Last year, according to estimates by the National Cancer Institute, close to 69,000 Americans were diagnosed with melanoma, potentially the most aggressive—and deadly—form of skin cancer.
Melanoma begins in pigment-producing cells called melanocytes, the same cells that, when clustered together with surrounding tissue, form moles. Most of us have between 10 and 40 moles on our bodies, harmless growths that tend to fade as we age.
Unfortunately, melanocytes are prone to malignancies, making melanoma one of the most common forms of cancer. When discovered early, the prognosis for patients is excellent. But time is of the essence: If not treated before the cancer spreads to other organs, the consequences can be dire.
Thankfully, determining the presence of melanoma in skin is fairly straightforward. But tests to discover the extent to which the cancer has spread, called staging, are more difficult and time consuming. Thankfully a time-saving, cost-efficient new “photoacoustic” test, a procedure being pioneered by MU’s John Viator, could simplify the process and speed staging.
The photoacoustic method, explains Viator, an assistant professor of biological engineering, involves a form of laser-induced ultrasound. A tabletop device scans a lymph node biopsy with pulses of laser light. Pigment in the melanoma cells absorbs the laser’s energy, causing the cancerous cells to expand and contract as they rapidly heat, then cool.
This action produces a popping noise that sensors can detect. Examining the entire biopsy allows pathologists to identify the area of the node with cancer, thus providing a better idea of where to look for malignant cells.
“This method is quicker and simpler and could be used to improve the efficiency of how doctors determine if the cancer has spread from the original skin lesion into the lymphatic system,” Viator says.
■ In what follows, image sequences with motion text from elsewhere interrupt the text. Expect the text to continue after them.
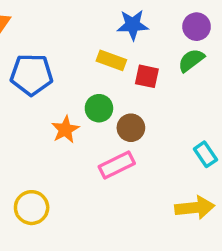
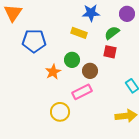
green semicircle: (191, 60) -> (112, 33), moved
red square: (147, 76) -> (110, 52), moved
yellow circle: (32, 208) -> (60, 112), moved

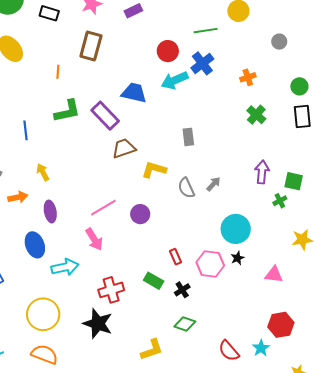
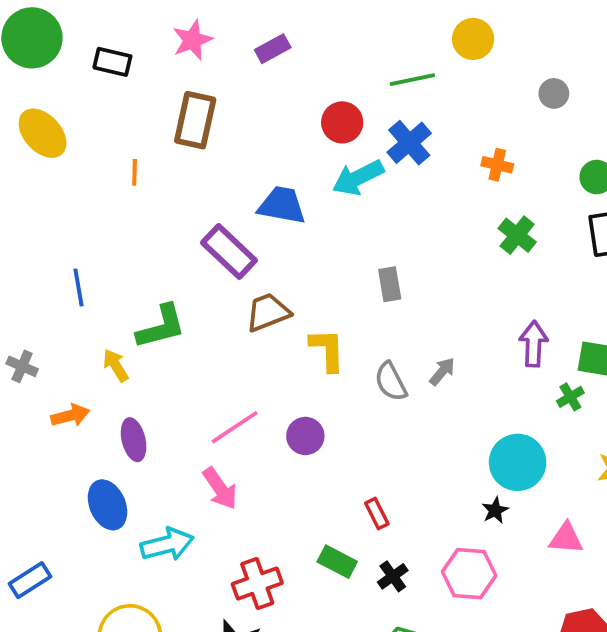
orange cross: (248, 77) -> (497, 165), turned 35
green L-shape: (67, 111) -> (161, 327), moved
yellow L-shape: (154, 170) -> (327, 350), turned 75
cyan circle: (236, 229) -> (518, 462), moved
pink hexagon: (210, 264) -> (469, 574), moved

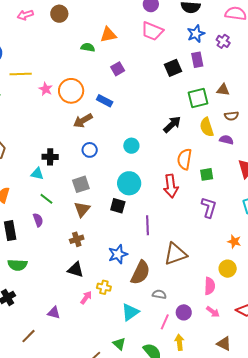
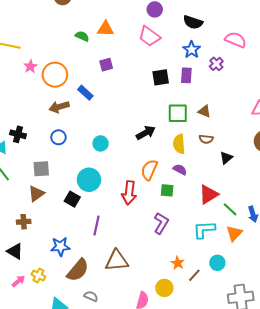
blue star: (196, 34) -> (192, 50), turned -30
purple semicircle: (226, 140) -> (180, 170), moved

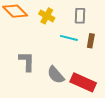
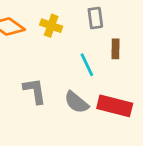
cyan line: (69, 38) -> (87, 65), moved, turned 60

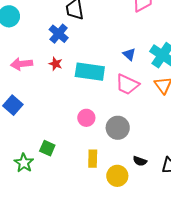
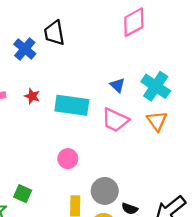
blue cross: (59, 34) -> (25, 49), moved
gray circle: (118, 128) -> (105, 191), moved

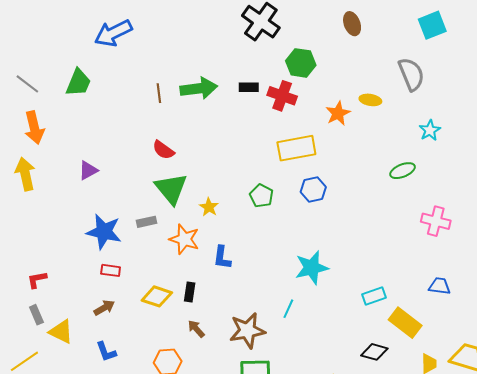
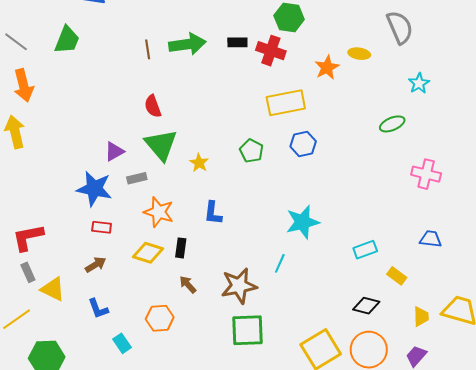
red semicircle: (163, 150) -> (153, 106), turned 35
purple triangle: (88, 170) -> (114, 151), moved
orange star: (184, 239) -> (159, 212), moved
red L-shape: (37, 280) -> (28, 237), size x1.6
yellow rectangle: (405, 323) -> (397, 276), size x0.6

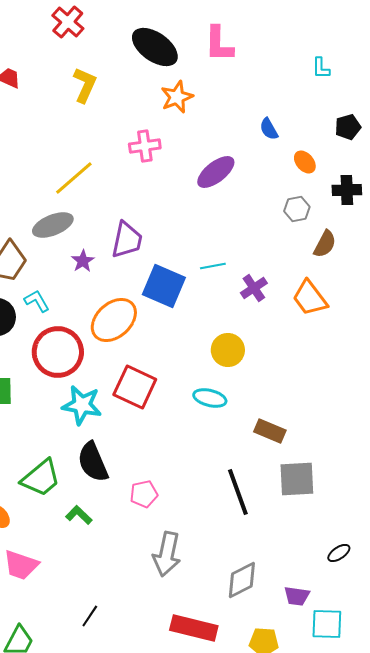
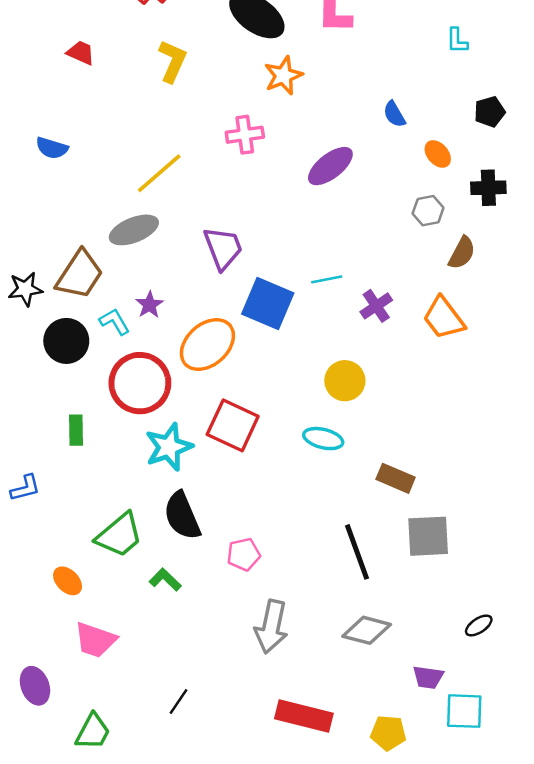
purple trapezoid: (127, 240) -> (223, 248), turned -33
purple star: (83, 261) -> (150, 305), moved
cyan star: (82, 405) -> (169, 447), turned -30
gray diamond: (242, 580) -> (367, 630), moved, turned 42

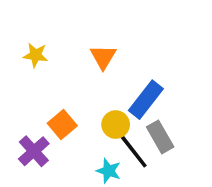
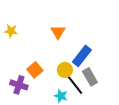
yellow star: (36, 55) -> (11, 31), moved
purple cross: (34, 151) -> (19, 85), turned -30

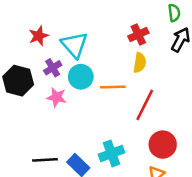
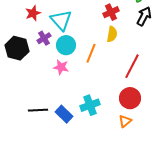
orange line: (113, 87) -> (91, 53), turned -66
pink star: (57, 97) -> (61, 67), moved
red line: (145, 105) -> (132, 66), moved

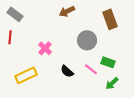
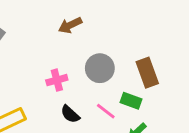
brown rectangle: (110, 19) -> (147, 73), moved
pink cross: (45, 48) -> (57, 80), moved, turned 32

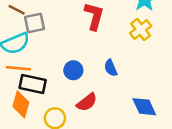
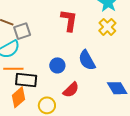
blue semicircle: (111, 68) -> (87, 60), size x1.5
orange diamond: (21, 104) -> (19, 97), turned 40

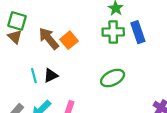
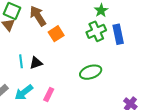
green cross: (113, 32) -> (96, 31), turned -30
brown arrow: (49, 39) -> (38, 16), moved

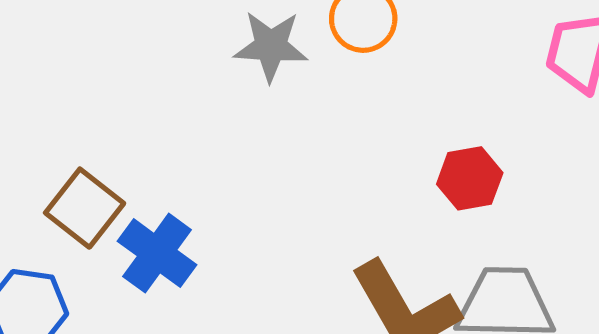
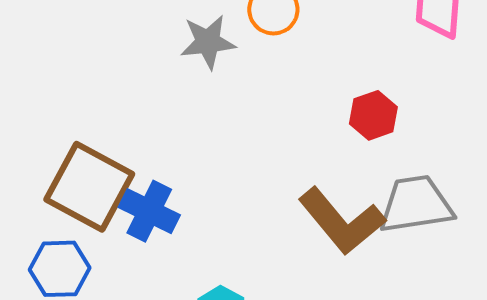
brown square: (85, 208) -> (89, 187), size x1.5

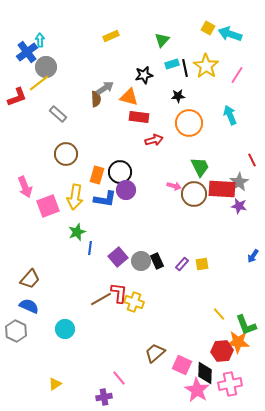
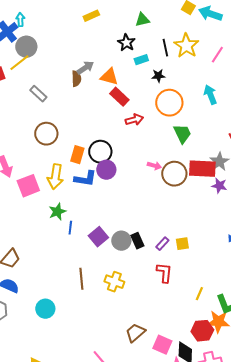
green triangle: (162, 40) -> (142, 20), turned 35
cyan rectangle: (172, 64) -> (141, 60), moved
black star: (144, 75) -> (126, 43), moved, turned -30
red rectangle: (139, 117) -> (119, 97), turned 36
green trapezoid: (200, 167) -> (182, 134), moved
red L-shape: (119, 293) -> (164, 273), moved
brown line: (101, 299) -> (81, 279), turned -65
yellow line: (219, 314) -> (199, 294), turned 64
In a study published in the July 2009 edition of the Journal of Biomechanical Engineering, Viator used the photoacoustic method to locate human cancer cells in canine lymph nodes. The next step, he says, is to try the procedure using human lymph nodes.
“It’s very similar to identifying a prize inside a cake,” Viator said. “Instead of looking through the entire cake, we can use our ultrasound to pinpoint a slice or two that might contain the ‘prize.’ In the case of the lymph nodes, when you get a signal, this alerts the pathologist that this is an area of the node that might contain cancer cells. At that point, a pathologist would be able to narrow down the search, saving time and money.”